あ、目が据わった。これは不味いかな。と、焦るのだが、どこかリタが言いたい気持ちも分かる部分はある。

「いや、なんでもない。けど、なんとなく分かるかな、それ」

リタの表情に浮かぶのは、驚きと少しばかり嬉しそうな優しい眼の色。
共鳴という感情があるなら、少しばかりお互いの心が近寄った瞬間。リタはただ単純に、素直に自分の考えを理解してくれた事に喜びを見つけたようにも見えたが、その心の内まではレイヴンにも分からない。


──消えそうで、さわれそうで、さわれない。

今のリタそのものじゃないか。一番近い距離にいて一番遠い距離にいる。触れてしまえば消えてしまいそう。

「おっさんもそう思うなんて意外」

少しだけ笑みを浮かべたリタの横顔は綺麗だと思った。やけに大人びた表情。伏し目がちに、薄い笑みを浮かべているのは、気恥しさからなのか。

「意外ってねえ……」

と、レイヴンの肩に重みを感じた。少しだけ頭を寄せているリタがそこには居た。一瞬だけ、抱き寄せようかと思ったが、今は、リタの好きなようにさせておこうと伸ばしかけた手を握り締めては、押しとどめた。

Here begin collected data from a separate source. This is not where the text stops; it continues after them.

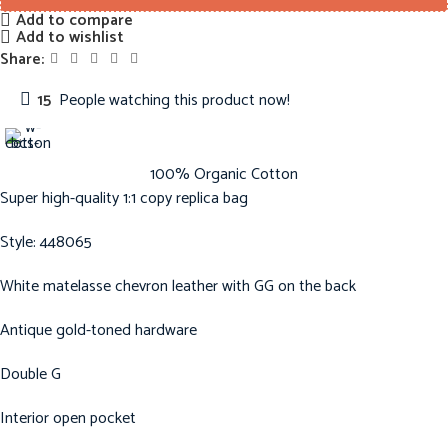
Add to compare
Add to wishlist
Share:
15
People watching this product now!
100% Organic Cotton
Super high-quality 1:1 copy replica bag
Style: 448065
White matelasse chevron leather with GG on the back
Antique gold-toned hardware
Double G
Interior open pocket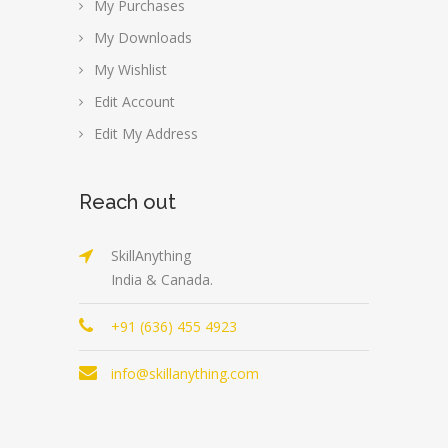
My Purchases
My Downloads
My Wishlist
Edit Account
Edit My Address
Reach out
SkillAnything
India & Canada.
+91 (636) 455 4923
info@skillanything.com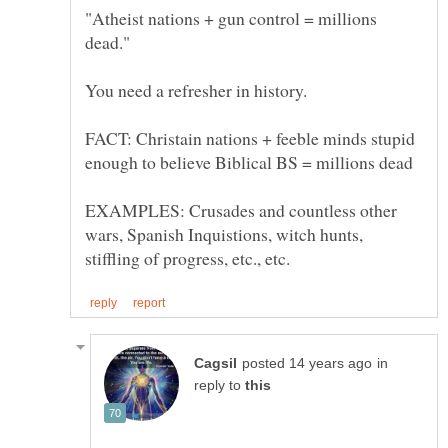
"Atheist nations + gun control = millions
dead."
FACT: Christain nations + feeble minds stupid
EXAMPLES: Crusades and countless other
wars, Spanish Inquistions, witch hunts,
in
reply to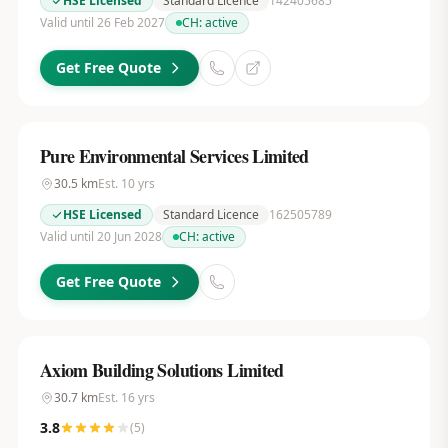
HSE Licensed
Standard Licence
142405685
Valid until 26 Feb 2027
CH:
active
Get Free Quote
Pure Environmental Services Limited
30.5
km
Est.
10
yrs
HSE Licensed
Standard Licence
162505789
Valid until 20 Jun 2028
CH:
active
Get Free Quote
Axiom Building Solutions Limited
30.7
km
Est.
16
yrs
3.8
(
5
)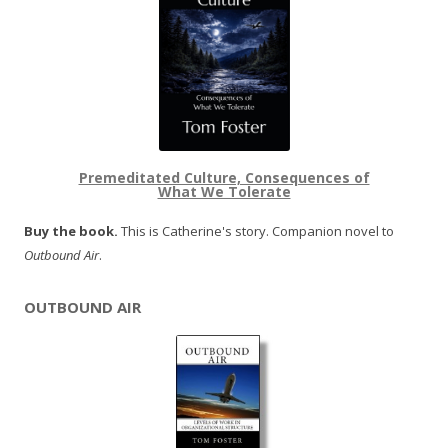
Premeditated Culture, Consequences of
What We Tolerate
Buy the book.
This is Catherine's story. Companion novel to
Outbound Air
.
OUTBOUND AIR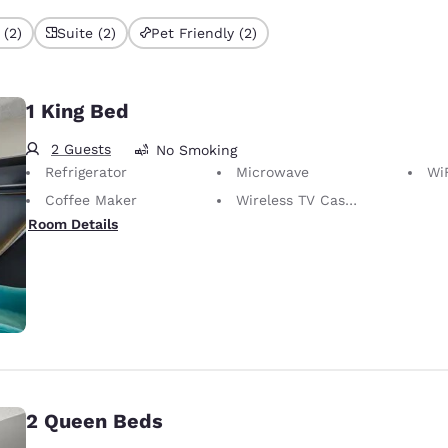
 (2)
Suite (2)
Pet Friendly (2)
1 King Bed
2 Guests
No Smoking
Refrigerator
Microwave
WiFi
Coffee Maker
Wireless TV Casting
Room Details
2 Queen Beds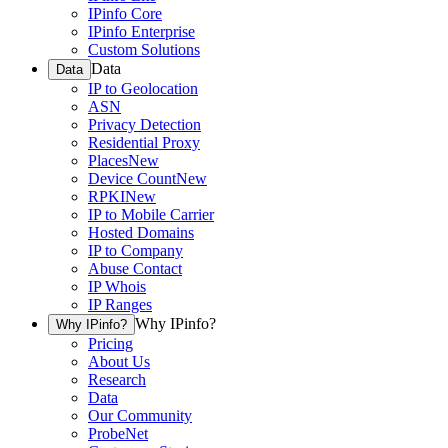
IPinfo Core
IPinfo Enterprise
Custom Solutions
Data
Data
IP to Geolocation
ASN
Privacy Detection
Residential Proxy
Places
New
Device Count
New
RPKI
New
IP to Mobile Carrier
Hosted Domains
IP to Company
Abuse Contact
IP Whois
IP Ranges
Why IPinfo?
Why IPinfo?
Pricing
About Us
Research
Data
Our Community
ProbeNet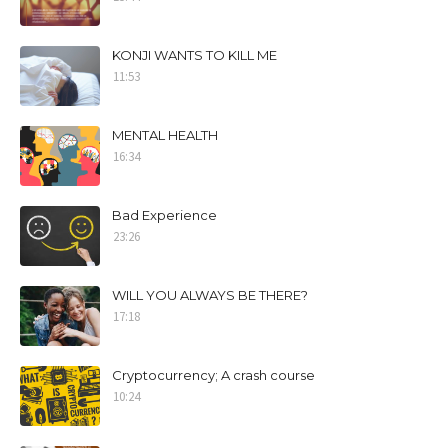
KONJI WANTS TO KILL ME
11:53
MENTAL HEALTH
16:34
Bad Experience
23:26
WILL YOU ALWAYS BE THERE?
17:18
Cryptocurrency; A crash course
10:24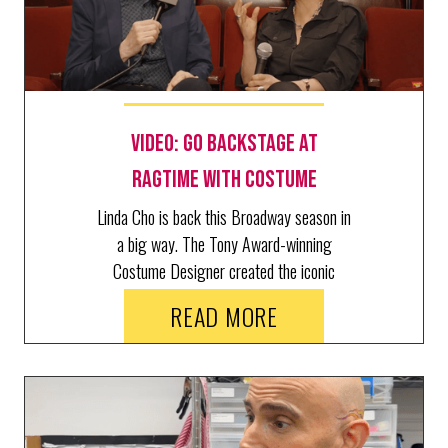
Video: Go Backstage at
RAGTIME with Costume
Designer Linda Cho
Linda Cho is back this Broadway season in
a big way. The Tony Award-winning
Costume Designer created the iconic
looks of three productions: Art,
READ MORE
Schimgadoon!, and Ragtime, where she
just welcomed BroadwayWorld's Richard
Ridge for a behind the scenes tour.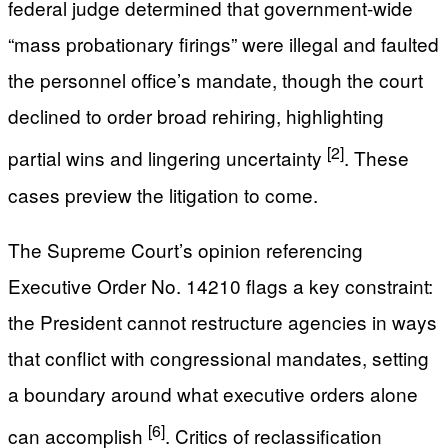
federal judge determined that government-wide
“mass probationary firings” were illegal and faulted
the personnel office’s mandate, though the court
declined to order broad rehiring, highlighting
[2]
partial wins and lingering uncertainty
. These
cases preview the litigation to come.
The Supreme Court’s opinion referencing
Executive Order No. 14210 flags a key constraint:
the President cannot restructure agencies in ways
that conflict with congressional mandates, setting
a boundary around what executive orders alone
[6]
can accomplish
. Critics of reclassification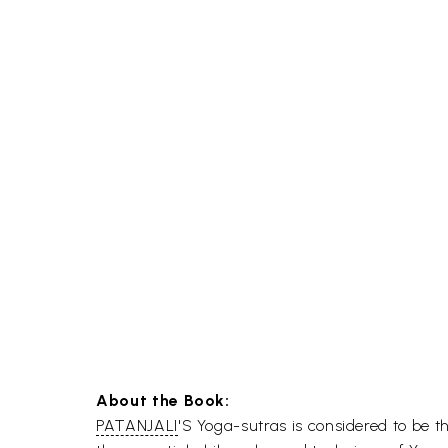
About the Book:
PATANJALI
'S Yoga-sutras is considered to be 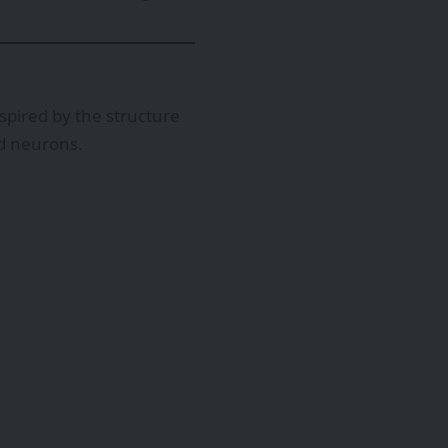
pired by the structure
ed neurons.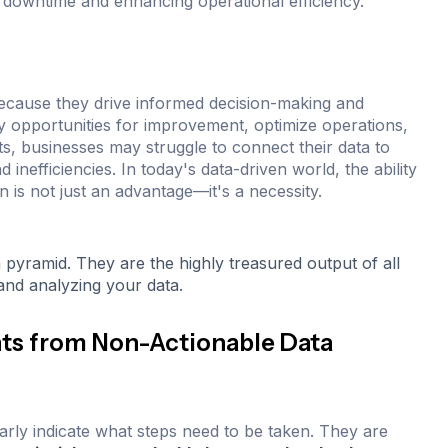
ng downtime and enhancing operational efficiency.
 because they drive informed decision-making and
fy opportunities for improvement, optimize operations,
ts, businesses may struggle to connect their data to
 inefficiencies. In today's data-driven world, the ability
n is not just an advantage—it's a necessity.
a pyramid. They are the highly treasured output of all
 and analyzing your data.
hts from Non-Actionable Data
early indicate what steps need to be taken. They are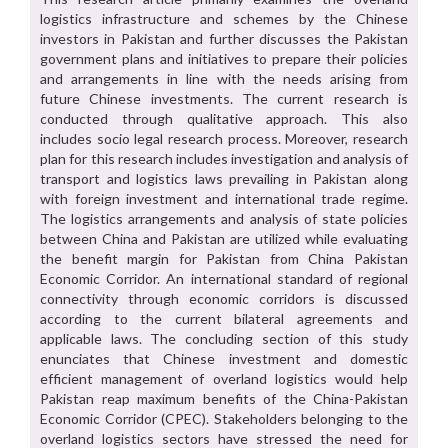
logistics infrastructure and schemes by the Chinese
investors in Pakistan and further discusses the Pakistan
government plans and initiatives to prepare their policies
and arrangements in line with the needs arising from
future Chinese investments. The current research is
conducted through qualitative approach. This also
includes socio legal research process. Moreover, research
plan for this research includes investigation and analysis of
transport and logistics laws prevailing in Pakistan along
with foreign investment and international trade regime.
The logistics arrangements and analysis of state policies
between China and Pakistan are utilized while evaluating
the benefit margin for Pakistan from China Pakistan
Economic Corridor. An international standard of regional
connectivity through economic corridors is discussed
according to the current bilateral agreements and
applicable laws. The concluding section of this study
enunciates that Chinese investment and domestic
efficient management of overland logistics would help
Pakistan reap maximum benefits of the China-Pakistan
Economic Corridor (CPEC). Stakeholders belonging to the
overland logistics sectors have stressed the need for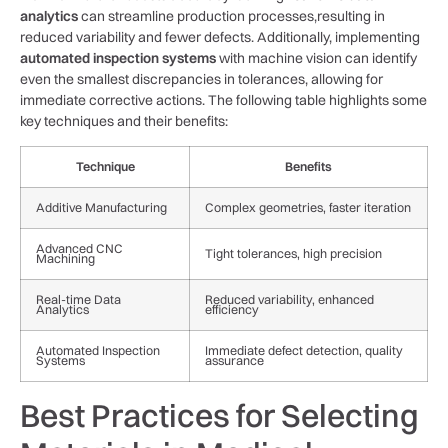
analytics
can streamline production processes,resulting in
reduced variability⁤ and fewer defects. Additionally, implementing
automated inspection systems
with⁣ machine‌ vision can identify
even ‍the smallest discrepancies in⁤ tolerances, allowing for
immediate ​corrective actions. The following table ⁢highlights some
key techniques⁢ and their⁢ benefits:
Technique
Benefits
Additive Manufacturing
Complex geometries, faster iteration
Advanced CNC
Tight tolerances, high precision
Machining
Real-time Data
Reduced variability, enhanced
Analytics
⁤efficiency
Automated Inspection
Immediate defect detection, quality
Systems
‍assurance
Best Practices for Selecting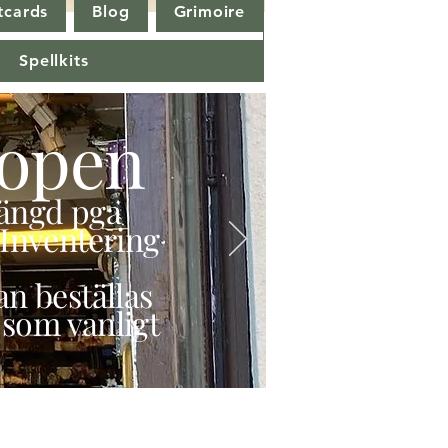
tcards
Blog
Grimoire
Spellkits
open
stängd pga
Inventering
n beställas
 som vanligt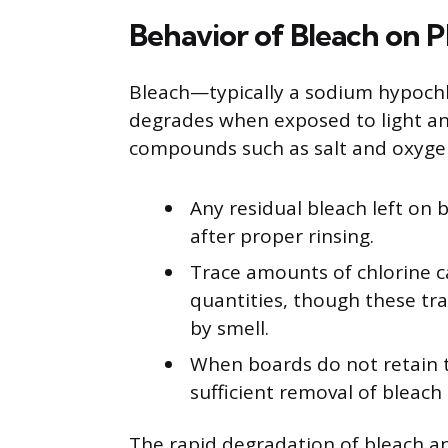
Behavior of Bleach on P
Bleach—typically a sodium hypochlo
degrades when exposed to light a
compounds such as salt and oxyge
Any residual bleach left on 
after proper rinsing.
Trace amounts of chlorine c
quantities, though these tr
by smell.
When boards do not retain th
sufficient removal of bleach 
The rapid degradation of bleach an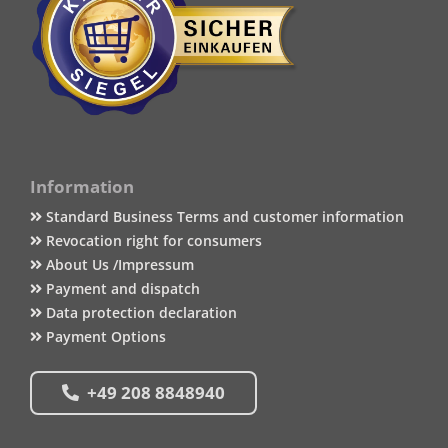
Information
Standard Business Terms and customer information
Revocation right for consumers
About Us /Impressum
Payment and dispatch
Data protection declaration
Payment Options
+49 208 8848940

「確かにさ、リタっちの言うとおり、一瞬だけ咲いて消えて、また、来年の繰り返しだからねえ」
「その一瞬が怖いのかな、あたし」

永遠なんていうものがないと知ったのはいつだったかとリタは思った。時の流れは、救い上げた水のように手のひらから零れおちては、流れてゆく。その瞬間に起きる出来事も何もかも流されていく。この一瞬だってそう。
ただ、それなら、今はこの隣にいる温もりが少しだけ欲しいと強請ってしまうのは我儘だろうが、それを許してくれるという期待もあった。

「誰も気が付かないだけで怖いのかもな」

何かが始まれば、何かが終わる。終わりなき始まり。気が付けば、誰も何も残りはしないまま消えてゆく、泡沫の夢のような時間。そうして、諦めることだけを覚え始めた年頃。そして、それを知ってしまった失った年代。何かが呼びよせたのか、引き寄せたのかは分からないが、今、この一時だけは、誰にも邪魔されたくないとレイヴンは思う。

二人とも、後は言葉もなく、その一瞬だけに咲く花を見上げていた。いずれは、また、咲くと知っていながらも、この時がもう戻って来ない事を知ってしまったからこそ、それぞれの想いを隠しながら。